This book was (slightly shockingly) the last non-fiction title to win the award, and is also the best. It is a history of the evolution of man (no trouble with terminology in 1960). It's clearly written, well-organised and illustrated ingeniously in two colours, with black being used for illustrations of, for example, a fossil of a jawbone, and red being used for the reconstruction of what the skull may have looked like. 



The Making of Man started life as 'a book for young people explaining the theory of evolution', and soon became far too unwieldy, so was re-planned as a much shorter, illustrated text. I enjoyed I W Cornwall's description of the process:


"Two thirds had to be cut, first by taking out whole chapters and subjects, then whole paragraphs and sentences. It was still too big and, as a result of the cuts, scrappy and without cohesion. There had to be some new writing to draw the thing together again and then a final going over with the blue pencil.
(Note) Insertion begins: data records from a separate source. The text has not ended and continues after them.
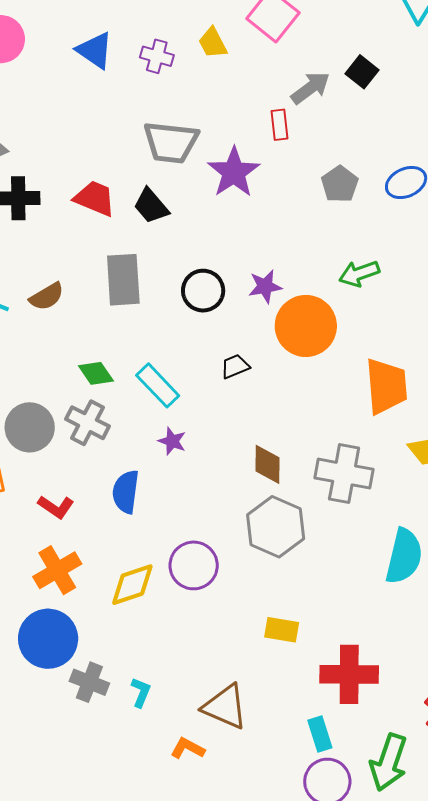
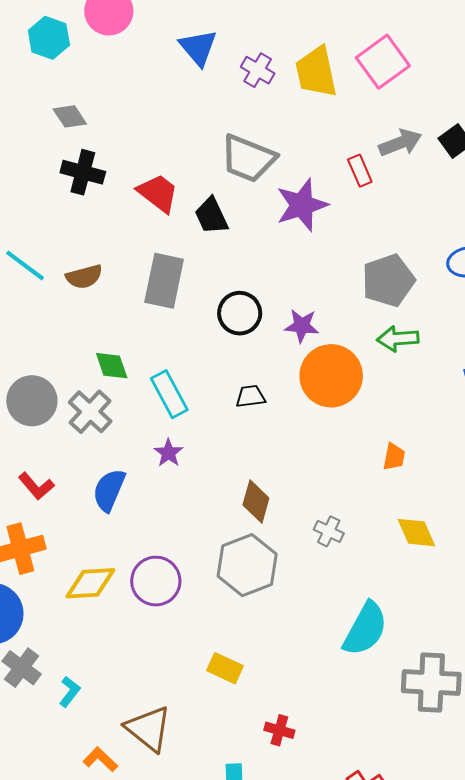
yellow trapezoid: (213, 43) -> (316, 72), size x1.6
red rectangle: (280, 125) -> (360, 171), turned -32
gray pentagon: (340, 184) -> (388, 280), moved, size x1.4
orange trapezoid: (386, 386) -> (394, 457), size x0.5
gray cross: (344, 474) -> (329, 531), size x0.5
red cross: (349, 674) -> (279, 730), size x0.5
This was aimed at avoiding any repetitions, shortening sentences, taking out unnecessary qualifications of statements and finally removing even adjectives and trying to find short synonyms and substitutes for longer words in order to save a few letters."
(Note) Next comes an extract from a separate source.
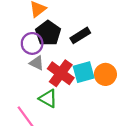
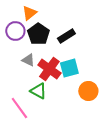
purple circle: (32, 43) -> (15, 31), moved
orange circle: (105, 74) -> (88, 91), moved

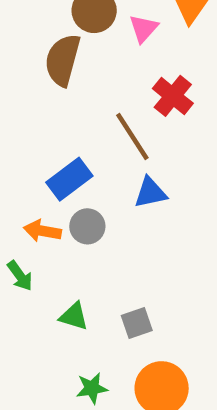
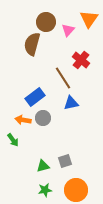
green triangle: (74, 316) -> (43, 166), moved, turned -32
The resulting text entirely avoids any of the 'teachery' condescension that crept into earlier non-fiction winners. It makes clear the limitations of the fossil record, and the fact that scientists are dealing with theories about which there are disagreements. Reading Rosemary Sutcliff I was thinking, 'Wow, four centuries is really quite a long time!' Then I read this in The Making of Man: ' . . . there was a huge gap of perhaps 20 million years between Proconsul and Australopithecus during which the fossil record was almost entirely blank.' Suddenly four centuries seems like the blink of an eye!
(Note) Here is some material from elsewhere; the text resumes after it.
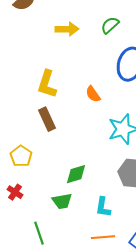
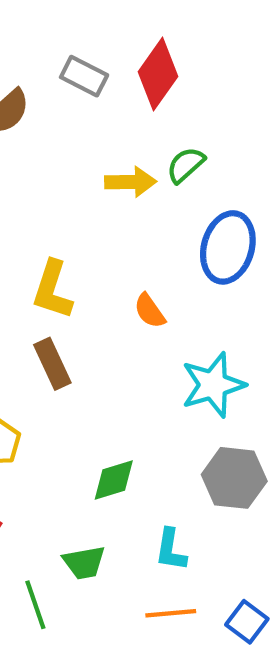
yellow arrow: (67, 29) -> (131, 182), moved
green trapezoid: (62, 201) -> (84, 562), moved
In his conclusion Cornwall points out that 'physically we are scarcely distinguishable, at least by our bare bones, from the later Old Stone Age men (of 50 to 100 thousand years ago).' That is to say, evolution takes place over a vast time-scale and we have no idea what will happen next. Evolution is also inexorable. It will happen, even though we are too caught up in time to see it. ''We, as individuals, are already so specialised, each in his own part of the work of our brittle civilisation, that most of the civilised survivors of some world-wide conflict or cataclysm would starve in a month or two, were the world to be plunged back into barbarism.'


Back in 1960 it was the threat of a nuclear holocaust that loomed large in everyone's minds. Now, perhaps, we see climate change as the greater threat, but Cornwall's final words are still relevant:


"Man now stands alone indeed, on a pinnacle of his own contriving, from which it would be only too easy for him to fall.


Life would still go on, only retreating a little to make another leap forward. The death of the dinosaurs might have seemed, to an observer gifted with reason but not foresighted, to be a disastrous destruction of the finest and most advanced creatures that nature could devise. We now know that their eclipse merely made room for the new experiment to begin, which has culminated in our own species. The 80 foot monsters with hen's-egg-sized brains could not have conceived of men. How, then, can we hope to imagine what sort of natural beings will take our places if—or, rather, when—homo sapiens becomes extinct? They will be different. That is all we know."


Like homo sapiens, non-fiction books can rapidly become out of date. Already, my 1966 edition of The Making of Man contains updates about new discoveries, but it remains worth reading, and it's a beautifully produced book, published by Dent, and of a similar quality to their Illustrated Children's Classics series. 


Cornwall had 'never even heard' of the Carnegie Medal when he received the letter telling him he'd been awarded it. And he went to great lengths to make it clear that it wasn't 'mine alone, though the Medal bears only my name. It was the result of the closest collaboration throughout between publisher, author and artist.' It is 61 years since a non-fiction book last won the Carnegie Medal. Surely that's too long.